Questa mossa è sembrata un chiaro tentativo psicologico di spodestare sempre più fuori dalla casa di Iwata, un Lorenzo già trattative in Ducati.

Già, una Ducati che sotto l'egida dell'ingegner Gigi Dall'Igna non ha mai negato di credere ciecamente che la nuova moto e i tanti sforzi realizzati siano da titolo, tanto da aver messo in discussione gli attuali piloti; Ducati ha voluto fortemente uno dei pochi top rider in circolazione, ma la scelta Lorenzo è stata solo la terza opzione per i rossi di Borgo Panigale.

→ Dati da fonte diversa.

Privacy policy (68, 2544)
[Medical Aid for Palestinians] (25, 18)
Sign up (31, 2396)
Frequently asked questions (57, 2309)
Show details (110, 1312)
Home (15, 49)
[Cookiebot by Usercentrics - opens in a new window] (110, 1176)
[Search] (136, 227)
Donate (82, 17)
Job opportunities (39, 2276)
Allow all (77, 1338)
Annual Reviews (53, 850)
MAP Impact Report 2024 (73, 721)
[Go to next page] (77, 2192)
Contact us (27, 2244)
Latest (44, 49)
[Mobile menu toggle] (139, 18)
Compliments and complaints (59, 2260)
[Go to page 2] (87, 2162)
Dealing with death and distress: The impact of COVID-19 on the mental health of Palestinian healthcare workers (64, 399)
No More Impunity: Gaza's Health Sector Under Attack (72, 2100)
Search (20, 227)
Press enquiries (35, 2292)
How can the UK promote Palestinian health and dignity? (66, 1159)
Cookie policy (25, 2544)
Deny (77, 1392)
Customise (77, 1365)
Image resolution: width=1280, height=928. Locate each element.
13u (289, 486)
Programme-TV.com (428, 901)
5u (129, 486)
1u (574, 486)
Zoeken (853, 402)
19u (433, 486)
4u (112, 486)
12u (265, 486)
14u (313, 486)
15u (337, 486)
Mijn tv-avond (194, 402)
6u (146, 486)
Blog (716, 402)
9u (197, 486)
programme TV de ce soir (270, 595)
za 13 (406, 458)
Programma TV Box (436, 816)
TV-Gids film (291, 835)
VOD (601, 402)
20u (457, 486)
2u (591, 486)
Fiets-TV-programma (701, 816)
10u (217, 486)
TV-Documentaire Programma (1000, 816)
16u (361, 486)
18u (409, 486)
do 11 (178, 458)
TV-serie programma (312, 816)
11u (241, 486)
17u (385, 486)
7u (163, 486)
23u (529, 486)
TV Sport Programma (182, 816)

Come ammesso dal D.S Paolo Ciabatti, Ducati ha dapprima provato (con esiti negativi) a convincere Stoner a riprendere il casco dal chiodo per poi sondare la pista Marquez che si è rivelata prevedibilmente impossibile, a quel punto Dall'Igna ha ripreso i contatti con Lorenzo, offrendogli un contratto faraonico ma sopratutto offrendogli la possibilità di intraprendere una nuova sfida e di diventare il punto di riferimento per un'intera azienda.  

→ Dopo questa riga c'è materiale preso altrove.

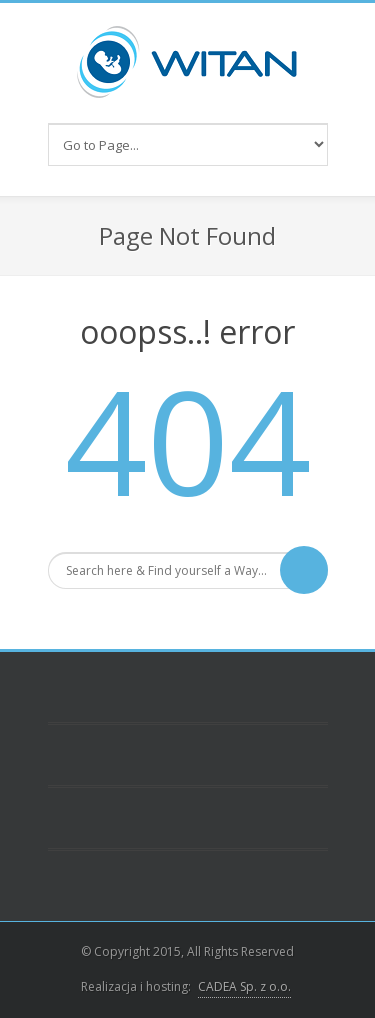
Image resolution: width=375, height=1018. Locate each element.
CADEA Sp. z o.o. (244, 986)
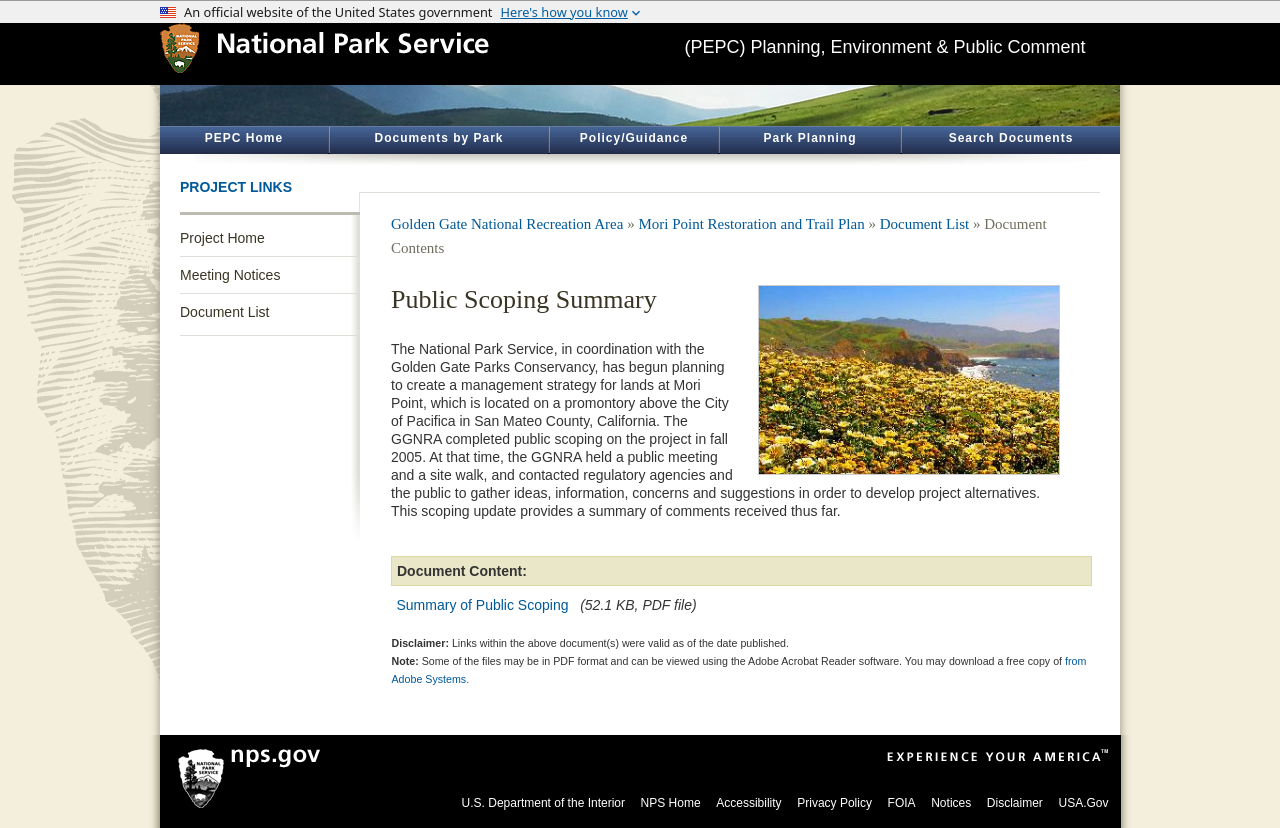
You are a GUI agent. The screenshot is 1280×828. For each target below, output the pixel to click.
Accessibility (748, 803)
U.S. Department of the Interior (543, 803)
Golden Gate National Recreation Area (507, 224)
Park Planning (809, 138)
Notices (951, 803)
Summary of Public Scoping (483, 605)
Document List (224, 312)
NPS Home (671, 803)
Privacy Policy (834, 803)
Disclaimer (1015, 803)
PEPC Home (244, 138)
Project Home (222, 238)
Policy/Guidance (634, 138)
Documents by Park (438, 138)
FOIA (902, 803)
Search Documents (1011, 138)
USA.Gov (1083, 803)
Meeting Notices (230, 275)
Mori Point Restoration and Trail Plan (751, 224)
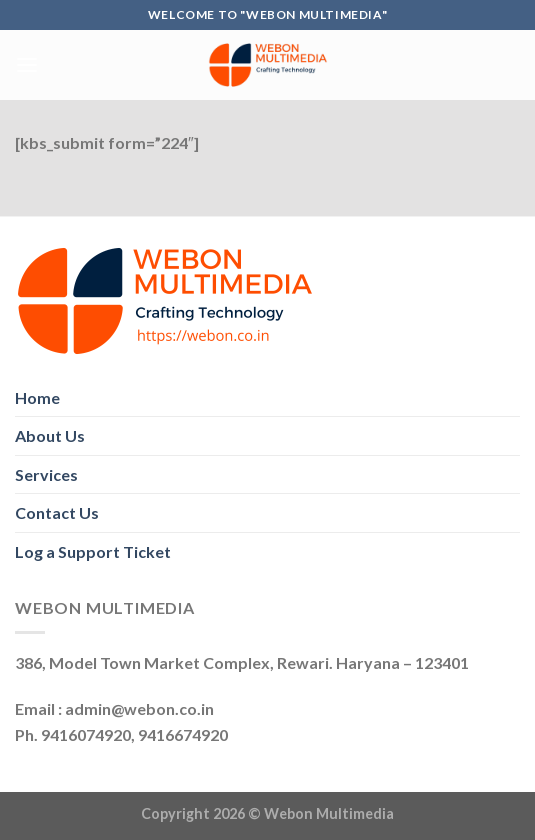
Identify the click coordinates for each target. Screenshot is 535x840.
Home (37, 397)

A questo punto, in Ducati, la concentrazione si è focalizzata sull'unico posto libero rimasto nel team ufficiale, che si giocheranno Dovizioso e Iannone fino al gran premio di Barcellona, alcune voci vorrebbero quest'ultimo leggermente favorito ma in ogni caso il pilota che resterebbe fuori avrebbe comunque buone chance di trovare un'altra sella competitiva per la prossima stagione.

La casa probabilmente più interessata all'esito della faccenda Ducati,è Suzuki, che prenderebbe uno dei due piloti italiani per sostituire Maverick Vinales, che pare debba accettare l'offerta che gli ha depositato Yamaha, la quale vorrebbe assicurarsi la maggior giovane promessa dell'intero campionato per sostituire Lorenzo.

Qualora Vinales non dovesse accettare,Yamaha, che sta cercando un pilota in grado di crescere accanto a Valentino per poi prendere il suo posto di prima guida, sta valutando l'ipotesi Rins, il talentino spagnolo però non approderebbe subito nella squadra ufficiale ma si accaserebbe nello Junior Team Yamaha Tech 3 in sostituzione di Bradley Smith che ha già firmato per Ktm.

Tuttavia anche Honda pare abbia puntato gli occhi su Rins, indicato come il sostituto più adatto di un Dani Pedrosa che potrebbe lasciare il team, lo spagnolo infatti, complici i forti malumori di quest'anno, potrebbe lasciare dopo 11 stagioni la casa che lo ho portato in Motogp (che comunque lo vorrebbe tenere anche per la prossima annata), valutando prevalentemente l'ipotesi Ktm dove milita il suo ex ingegnere di pista Mike Leitner, oppure anche una clamorosa strada Yamaha che potrebbe prenderlo laddove il posto fosse ancora vacante.